Task description: Please show each line of the listing where "with" is present.
+++ Data section +++
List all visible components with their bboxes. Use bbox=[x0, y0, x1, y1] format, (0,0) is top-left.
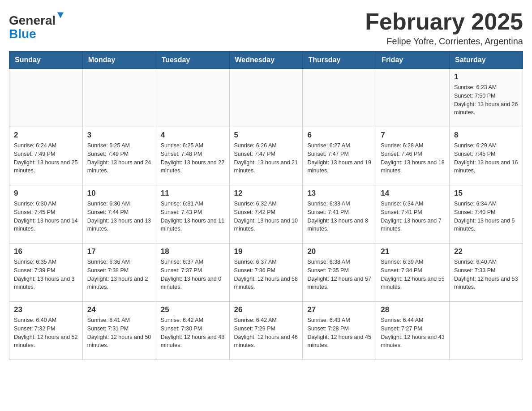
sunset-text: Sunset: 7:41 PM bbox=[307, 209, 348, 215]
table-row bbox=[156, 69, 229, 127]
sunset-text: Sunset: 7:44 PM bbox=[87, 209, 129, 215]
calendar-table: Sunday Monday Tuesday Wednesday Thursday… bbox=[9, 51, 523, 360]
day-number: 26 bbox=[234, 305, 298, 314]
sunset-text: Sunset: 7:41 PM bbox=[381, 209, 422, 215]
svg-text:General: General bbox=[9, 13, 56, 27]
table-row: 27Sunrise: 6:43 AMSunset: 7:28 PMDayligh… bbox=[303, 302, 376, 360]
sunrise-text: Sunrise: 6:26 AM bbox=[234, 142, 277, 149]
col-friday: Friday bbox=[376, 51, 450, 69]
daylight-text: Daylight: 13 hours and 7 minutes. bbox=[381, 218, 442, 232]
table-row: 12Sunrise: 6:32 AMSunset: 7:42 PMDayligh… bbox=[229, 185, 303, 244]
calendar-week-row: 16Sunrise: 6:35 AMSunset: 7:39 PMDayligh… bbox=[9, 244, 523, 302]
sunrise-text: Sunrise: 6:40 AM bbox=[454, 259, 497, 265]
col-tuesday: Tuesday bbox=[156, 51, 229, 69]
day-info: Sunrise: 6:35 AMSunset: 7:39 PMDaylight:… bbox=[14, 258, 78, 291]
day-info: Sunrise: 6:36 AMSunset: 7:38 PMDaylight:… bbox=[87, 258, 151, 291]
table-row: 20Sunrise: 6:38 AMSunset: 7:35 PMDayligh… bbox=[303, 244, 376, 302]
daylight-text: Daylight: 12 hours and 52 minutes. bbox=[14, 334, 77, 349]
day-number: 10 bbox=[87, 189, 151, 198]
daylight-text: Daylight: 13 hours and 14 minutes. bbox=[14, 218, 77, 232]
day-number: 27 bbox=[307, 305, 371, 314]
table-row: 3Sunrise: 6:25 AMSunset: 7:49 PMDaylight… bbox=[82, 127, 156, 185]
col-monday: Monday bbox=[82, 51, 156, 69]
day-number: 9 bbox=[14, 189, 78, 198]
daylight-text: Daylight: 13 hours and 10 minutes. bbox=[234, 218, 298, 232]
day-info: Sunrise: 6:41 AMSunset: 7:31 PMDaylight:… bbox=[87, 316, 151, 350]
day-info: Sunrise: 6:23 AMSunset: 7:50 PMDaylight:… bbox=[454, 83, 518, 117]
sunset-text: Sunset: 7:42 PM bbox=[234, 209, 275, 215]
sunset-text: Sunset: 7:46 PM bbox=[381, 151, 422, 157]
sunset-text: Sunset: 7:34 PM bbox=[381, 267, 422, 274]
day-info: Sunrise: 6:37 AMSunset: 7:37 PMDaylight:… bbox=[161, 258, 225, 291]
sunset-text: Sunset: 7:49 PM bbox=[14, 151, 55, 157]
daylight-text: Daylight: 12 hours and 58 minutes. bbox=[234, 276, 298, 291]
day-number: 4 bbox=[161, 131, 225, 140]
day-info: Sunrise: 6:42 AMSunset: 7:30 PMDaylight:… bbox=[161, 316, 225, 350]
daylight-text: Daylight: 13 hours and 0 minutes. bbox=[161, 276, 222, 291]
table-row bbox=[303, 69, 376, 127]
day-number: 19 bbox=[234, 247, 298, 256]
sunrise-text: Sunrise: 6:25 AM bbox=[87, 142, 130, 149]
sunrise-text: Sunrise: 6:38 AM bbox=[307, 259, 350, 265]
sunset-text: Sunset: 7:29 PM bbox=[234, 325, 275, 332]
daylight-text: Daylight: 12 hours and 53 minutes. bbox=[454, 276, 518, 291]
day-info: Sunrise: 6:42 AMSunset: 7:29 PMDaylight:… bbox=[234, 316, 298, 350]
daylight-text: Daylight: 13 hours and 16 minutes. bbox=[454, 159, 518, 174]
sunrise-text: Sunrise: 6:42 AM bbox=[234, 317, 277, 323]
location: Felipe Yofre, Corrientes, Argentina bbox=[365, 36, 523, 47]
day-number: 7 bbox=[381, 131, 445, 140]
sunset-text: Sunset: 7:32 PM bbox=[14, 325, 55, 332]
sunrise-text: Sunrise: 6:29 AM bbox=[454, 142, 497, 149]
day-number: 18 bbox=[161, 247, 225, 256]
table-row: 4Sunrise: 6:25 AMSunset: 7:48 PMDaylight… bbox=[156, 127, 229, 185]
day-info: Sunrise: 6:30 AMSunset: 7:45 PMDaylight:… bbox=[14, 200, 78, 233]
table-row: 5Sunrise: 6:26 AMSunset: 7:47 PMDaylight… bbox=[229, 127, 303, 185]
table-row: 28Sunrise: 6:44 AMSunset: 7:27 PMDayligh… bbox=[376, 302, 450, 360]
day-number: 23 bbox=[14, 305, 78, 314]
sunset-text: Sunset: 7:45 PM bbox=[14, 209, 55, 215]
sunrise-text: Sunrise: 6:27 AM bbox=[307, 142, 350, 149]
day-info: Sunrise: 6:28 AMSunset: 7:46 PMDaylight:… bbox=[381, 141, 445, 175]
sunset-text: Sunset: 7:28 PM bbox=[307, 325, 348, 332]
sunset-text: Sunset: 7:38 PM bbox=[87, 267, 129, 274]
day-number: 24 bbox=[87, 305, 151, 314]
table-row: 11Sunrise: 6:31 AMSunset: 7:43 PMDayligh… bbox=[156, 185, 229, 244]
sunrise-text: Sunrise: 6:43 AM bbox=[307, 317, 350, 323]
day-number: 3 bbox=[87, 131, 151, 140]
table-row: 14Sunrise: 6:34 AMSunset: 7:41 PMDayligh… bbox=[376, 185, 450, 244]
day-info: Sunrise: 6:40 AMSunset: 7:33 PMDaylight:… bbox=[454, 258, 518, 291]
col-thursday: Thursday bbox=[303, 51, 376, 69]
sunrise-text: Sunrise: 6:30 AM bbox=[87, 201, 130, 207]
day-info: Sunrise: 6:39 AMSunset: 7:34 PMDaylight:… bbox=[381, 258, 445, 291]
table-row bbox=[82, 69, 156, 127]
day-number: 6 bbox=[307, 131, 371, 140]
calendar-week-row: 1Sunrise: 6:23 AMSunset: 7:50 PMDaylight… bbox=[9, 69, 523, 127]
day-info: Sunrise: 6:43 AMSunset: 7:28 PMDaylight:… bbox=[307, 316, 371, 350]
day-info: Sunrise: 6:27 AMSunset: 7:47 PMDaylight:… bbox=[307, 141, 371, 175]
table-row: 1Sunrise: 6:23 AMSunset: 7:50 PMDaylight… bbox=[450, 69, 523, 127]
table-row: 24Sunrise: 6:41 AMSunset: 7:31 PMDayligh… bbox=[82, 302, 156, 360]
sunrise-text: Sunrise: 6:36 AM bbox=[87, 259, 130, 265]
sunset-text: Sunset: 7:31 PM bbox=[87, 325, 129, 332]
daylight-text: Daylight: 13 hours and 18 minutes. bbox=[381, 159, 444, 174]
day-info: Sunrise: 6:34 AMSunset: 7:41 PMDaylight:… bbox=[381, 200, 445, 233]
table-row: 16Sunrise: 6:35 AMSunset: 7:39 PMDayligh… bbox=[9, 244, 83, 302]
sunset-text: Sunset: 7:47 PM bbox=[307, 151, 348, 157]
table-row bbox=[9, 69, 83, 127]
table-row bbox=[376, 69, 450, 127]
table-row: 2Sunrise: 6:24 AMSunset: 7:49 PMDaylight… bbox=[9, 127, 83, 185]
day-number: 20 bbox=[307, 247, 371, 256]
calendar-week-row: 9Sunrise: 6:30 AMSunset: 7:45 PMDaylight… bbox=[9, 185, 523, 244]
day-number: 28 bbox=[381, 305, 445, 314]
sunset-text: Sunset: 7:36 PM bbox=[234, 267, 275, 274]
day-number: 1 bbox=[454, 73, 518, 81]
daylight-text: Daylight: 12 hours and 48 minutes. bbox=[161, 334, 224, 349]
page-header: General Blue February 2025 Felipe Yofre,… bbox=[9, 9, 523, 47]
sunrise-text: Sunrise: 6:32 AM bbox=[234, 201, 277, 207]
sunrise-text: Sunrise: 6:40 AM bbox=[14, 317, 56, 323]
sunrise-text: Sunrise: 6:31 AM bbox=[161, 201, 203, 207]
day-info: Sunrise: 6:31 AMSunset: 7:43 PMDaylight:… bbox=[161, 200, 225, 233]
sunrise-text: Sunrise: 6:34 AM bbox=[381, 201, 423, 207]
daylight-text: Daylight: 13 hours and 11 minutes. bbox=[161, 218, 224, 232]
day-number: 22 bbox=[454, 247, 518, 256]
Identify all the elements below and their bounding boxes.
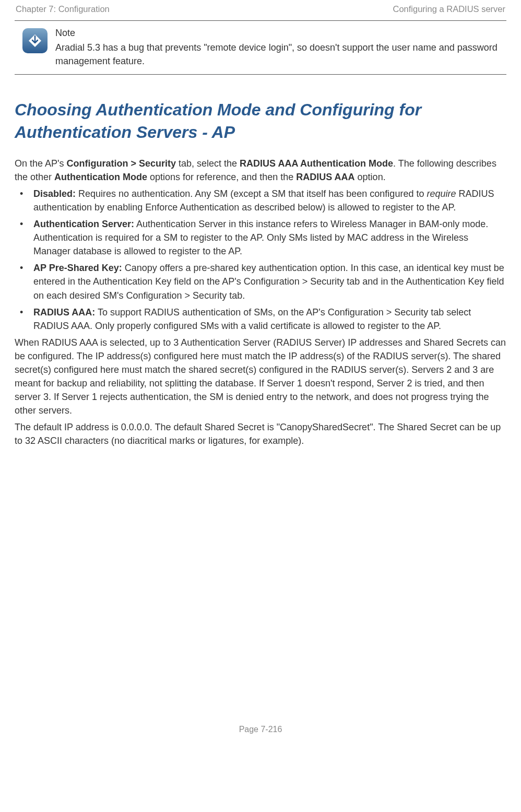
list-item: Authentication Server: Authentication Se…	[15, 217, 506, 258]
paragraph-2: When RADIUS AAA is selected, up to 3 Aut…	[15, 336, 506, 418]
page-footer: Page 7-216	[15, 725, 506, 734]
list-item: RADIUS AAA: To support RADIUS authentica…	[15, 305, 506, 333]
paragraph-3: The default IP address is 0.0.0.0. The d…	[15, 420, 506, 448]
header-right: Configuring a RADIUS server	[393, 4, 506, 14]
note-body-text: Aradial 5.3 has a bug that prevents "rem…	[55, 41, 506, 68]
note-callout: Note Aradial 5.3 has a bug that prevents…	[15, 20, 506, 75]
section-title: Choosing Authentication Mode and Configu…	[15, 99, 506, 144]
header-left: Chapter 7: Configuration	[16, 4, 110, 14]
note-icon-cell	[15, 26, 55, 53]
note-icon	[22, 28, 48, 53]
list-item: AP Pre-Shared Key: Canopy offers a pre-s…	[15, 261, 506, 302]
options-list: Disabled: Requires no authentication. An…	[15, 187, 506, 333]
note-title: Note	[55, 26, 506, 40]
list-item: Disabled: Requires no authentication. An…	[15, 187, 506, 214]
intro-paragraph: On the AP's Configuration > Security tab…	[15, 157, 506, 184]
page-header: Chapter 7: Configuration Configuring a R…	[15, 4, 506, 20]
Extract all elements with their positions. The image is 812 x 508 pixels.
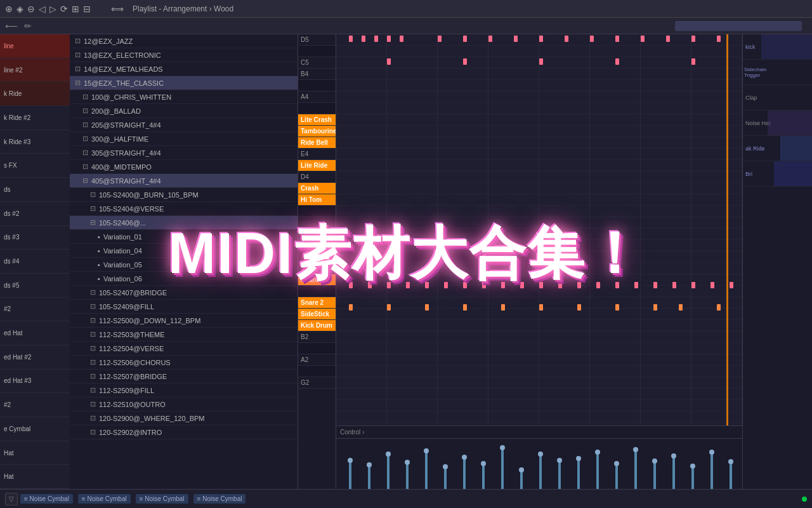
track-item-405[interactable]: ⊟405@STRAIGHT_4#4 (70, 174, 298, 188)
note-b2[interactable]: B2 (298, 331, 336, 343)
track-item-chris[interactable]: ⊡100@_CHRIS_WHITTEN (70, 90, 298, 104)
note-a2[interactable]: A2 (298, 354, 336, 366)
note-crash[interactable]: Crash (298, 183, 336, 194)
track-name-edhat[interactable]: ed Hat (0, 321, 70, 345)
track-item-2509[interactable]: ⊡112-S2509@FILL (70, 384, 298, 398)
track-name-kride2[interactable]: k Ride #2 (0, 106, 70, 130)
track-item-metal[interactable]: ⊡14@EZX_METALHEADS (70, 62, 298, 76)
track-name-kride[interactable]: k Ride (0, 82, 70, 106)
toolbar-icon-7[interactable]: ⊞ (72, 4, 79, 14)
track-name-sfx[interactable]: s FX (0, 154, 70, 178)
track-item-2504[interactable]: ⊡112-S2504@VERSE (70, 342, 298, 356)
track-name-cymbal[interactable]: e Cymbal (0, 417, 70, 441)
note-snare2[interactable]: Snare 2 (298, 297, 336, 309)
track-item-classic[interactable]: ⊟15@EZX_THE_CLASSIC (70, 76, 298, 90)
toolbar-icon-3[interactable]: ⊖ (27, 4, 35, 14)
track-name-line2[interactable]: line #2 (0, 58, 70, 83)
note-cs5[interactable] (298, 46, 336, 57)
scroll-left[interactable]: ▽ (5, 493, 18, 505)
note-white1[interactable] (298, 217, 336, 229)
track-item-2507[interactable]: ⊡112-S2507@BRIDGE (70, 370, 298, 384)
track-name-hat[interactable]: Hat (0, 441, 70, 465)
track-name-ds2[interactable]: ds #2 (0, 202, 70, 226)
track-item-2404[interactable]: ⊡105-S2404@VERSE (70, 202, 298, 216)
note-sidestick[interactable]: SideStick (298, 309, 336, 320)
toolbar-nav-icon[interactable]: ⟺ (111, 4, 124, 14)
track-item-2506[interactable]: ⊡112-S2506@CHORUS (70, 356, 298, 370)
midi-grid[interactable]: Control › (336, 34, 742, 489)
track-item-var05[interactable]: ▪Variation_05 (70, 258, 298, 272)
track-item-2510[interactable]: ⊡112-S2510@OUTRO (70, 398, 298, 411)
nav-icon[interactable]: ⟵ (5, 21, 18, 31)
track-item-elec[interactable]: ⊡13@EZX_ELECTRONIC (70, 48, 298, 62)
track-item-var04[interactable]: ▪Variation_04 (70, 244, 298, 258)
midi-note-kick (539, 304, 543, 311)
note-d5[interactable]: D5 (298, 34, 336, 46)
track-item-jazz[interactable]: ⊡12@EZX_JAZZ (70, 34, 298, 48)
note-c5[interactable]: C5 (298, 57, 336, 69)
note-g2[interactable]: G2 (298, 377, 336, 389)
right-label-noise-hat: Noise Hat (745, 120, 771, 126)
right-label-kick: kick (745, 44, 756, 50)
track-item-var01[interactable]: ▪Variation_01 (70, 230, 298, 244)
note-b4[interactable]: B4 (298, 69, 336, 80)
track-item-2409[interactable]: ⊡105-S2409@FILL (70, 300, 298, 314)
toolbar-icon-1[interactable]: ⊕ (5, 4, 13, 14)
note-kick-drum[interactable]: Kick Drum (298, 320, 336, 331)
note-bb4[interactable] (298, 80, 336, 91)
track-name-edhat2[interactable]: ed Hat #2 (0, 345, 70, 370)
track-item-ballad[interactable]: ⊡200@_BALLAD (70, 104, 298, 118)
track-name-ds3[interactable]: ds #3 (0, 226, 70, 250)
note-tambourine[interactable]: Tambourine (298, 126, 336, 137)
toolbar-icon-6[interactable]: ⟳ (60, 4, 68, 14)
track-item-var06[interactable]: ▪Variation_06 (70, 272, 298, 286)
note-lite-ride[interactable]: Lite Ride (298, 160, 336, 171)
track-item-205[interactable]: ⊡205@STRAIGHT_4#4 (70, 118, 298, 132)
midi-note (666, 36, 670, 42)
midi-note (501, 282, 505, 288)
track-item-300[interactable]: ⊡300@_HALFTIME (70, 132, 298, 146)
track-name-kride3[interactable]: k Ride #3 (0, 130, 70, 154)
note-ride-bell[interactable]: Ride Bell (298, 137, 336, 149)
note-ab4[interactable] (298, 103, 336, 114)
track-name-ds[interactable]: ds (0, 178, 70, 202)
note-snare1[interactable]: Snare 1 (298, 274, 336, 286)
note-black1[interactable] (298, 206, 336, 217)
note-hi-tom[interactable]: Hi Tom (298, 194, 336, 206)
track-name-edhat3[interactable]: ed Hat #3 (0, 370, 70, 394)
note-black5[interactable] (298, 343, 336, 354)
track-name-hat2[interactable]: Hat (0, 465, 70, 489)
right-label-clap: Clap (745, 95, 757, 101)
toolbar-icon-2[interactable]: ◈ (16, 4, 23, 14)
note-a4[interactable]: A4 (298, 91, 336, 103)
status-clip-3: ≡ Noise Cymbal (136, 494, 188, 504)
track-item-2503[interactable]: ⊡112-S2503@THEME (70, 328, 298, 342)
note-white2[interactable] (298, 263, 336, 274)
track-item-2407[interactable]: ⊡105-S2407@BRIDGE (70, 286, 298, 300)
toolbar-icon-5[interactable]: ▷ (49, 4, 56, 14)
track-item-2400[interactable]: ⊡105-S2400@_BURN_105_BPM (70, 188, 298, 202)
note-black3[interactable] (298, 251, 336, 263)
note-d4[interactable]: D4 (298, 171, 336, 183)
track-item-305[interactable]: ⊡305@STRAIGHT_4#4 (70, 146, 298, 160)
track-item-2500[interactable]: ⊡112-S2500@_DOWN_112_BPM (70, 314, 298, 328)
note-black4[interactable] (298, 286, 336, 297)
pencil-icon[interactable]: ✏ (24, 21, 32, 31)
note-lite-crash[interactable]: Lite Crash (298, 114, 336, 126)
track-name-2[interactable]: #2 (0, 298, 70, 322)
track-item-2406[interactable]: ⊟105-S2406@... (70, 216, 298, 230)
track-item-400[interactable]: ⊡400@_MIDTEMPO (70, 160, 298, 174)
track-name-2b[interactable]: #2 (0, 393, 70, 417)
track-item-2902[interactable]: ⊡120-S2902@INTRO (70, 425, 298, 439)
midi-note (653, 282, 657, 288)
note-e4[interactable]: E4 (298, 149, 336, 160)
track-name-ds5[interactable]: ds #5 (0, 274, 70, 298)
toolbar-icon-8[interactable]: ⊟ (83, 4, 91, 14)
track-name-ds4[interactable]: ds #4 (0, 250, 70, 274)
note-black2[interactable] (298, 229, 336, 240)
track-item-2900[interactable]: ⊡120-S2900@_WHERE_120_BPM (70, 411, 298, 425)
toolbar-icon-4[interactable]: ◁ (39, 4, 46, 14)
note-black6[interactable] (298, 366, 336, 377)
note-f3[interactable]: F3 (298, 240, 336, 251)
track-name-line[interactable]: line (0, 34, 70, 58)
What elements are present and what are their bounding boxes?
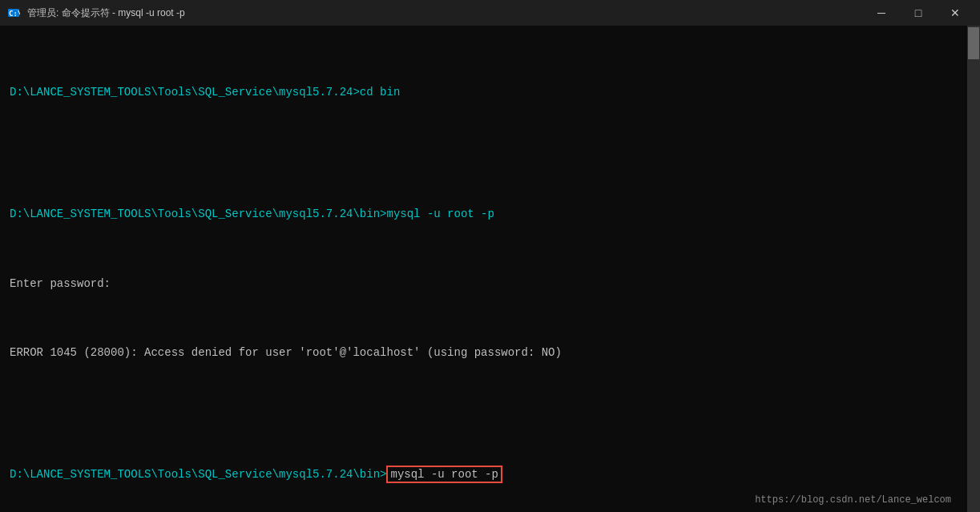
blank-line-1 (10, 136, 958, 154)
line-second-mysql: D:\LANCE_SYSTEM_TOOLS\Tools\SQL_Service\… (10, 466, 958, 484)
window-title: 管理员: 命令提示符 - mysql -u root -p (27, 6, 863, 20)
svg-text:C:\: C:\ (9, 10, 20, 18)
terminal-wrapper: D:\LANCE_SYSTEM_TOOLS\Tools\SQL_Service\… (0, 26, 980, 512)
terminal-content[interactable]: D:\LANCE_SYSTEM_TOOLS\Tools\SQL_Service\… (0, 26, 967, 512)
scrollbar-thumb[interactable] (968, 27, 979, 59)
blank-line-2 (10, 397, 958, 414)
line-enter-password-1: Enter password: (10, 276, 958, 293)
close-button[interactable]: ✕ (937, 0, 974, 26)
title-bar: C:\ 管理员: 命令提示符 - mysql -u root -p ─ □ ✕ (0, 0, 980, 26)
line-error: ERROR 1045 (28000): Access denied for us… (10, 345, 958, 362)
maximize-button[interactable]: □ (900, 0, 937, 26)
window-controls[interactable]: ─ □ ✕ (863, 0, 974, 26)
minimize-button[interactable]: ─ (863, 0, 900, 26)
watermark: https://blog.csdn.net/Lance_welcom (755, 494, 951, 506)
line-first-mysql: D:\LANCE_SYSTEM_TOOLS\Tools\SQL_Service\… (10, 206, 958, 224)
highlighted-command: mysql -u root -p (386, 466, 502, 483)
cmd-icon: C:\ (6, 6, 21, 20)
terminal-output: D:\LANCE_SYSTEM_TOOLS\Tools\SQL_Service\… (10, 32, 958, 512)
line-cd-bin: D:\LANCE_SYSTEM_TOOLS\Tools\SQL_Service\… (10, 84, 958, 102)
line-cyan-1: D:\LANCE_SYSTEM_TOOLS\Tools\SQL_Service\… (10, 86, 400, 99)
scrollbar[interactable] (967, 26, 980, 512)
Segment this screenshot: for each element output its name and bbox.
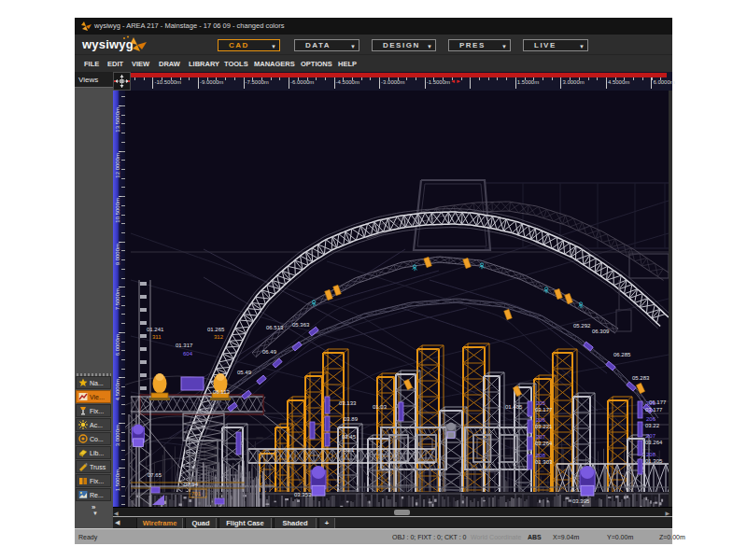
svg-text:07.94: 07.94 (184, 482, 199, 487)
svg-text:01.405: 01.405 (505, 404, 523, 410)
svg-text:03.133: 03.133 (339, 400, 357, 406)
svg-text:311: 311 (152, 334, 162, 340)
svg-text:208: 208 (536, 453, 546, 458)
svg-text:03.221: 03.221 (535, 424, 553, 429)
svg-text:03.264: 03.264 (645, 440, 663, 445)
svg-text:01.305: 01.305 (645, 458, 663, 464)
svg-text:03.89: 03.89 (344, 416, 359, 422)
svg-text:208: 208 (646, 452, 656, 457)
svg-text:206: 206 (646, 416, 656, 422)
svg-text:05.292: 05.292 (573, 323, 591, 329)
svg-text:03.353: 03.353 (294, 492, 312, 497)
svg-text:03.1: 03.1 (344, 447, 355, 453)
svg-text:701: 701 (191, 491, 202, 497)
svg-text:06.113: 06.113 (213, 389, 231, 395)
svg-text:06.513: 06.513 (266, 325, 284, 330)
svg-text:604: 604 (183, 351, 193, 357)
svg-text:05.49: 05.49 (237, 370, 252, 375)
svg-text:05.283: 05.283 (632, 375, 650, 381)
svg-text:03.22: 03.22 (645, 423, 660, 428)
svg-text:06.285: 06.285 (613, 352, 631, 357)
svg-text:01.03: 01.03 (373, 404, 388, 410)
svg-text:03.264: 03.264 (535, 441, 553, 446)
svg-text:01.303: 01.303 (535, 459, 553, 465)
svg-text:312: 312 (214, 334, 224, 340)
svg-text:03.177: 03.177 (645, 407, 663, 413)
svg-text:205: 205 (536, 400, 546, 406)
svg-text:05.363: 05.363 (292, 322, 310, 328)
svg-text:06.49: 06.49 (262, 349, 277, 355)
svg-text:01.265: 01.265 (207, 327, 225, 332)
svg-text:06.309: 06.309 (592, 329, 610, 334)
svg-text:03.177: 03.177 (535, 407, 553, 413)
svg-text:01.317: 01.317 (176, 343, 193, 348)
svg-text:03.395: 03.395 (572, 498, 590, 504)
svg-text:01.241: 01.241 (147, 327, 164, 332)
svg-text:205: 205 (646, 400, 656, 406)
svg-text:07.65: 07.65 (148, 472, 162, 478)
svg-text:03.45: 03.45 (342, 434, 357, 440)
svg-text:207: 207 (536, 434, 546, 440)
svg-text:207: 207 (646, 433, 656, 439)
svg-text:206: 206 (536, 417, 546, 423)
+++
Exercise result:
List all visible components with their bboxes. Use bbox=[x0, y0, x1, y1] format, (0,0) is top-left.
Extract all elements with their positions. The image is 812 x 508 pixels.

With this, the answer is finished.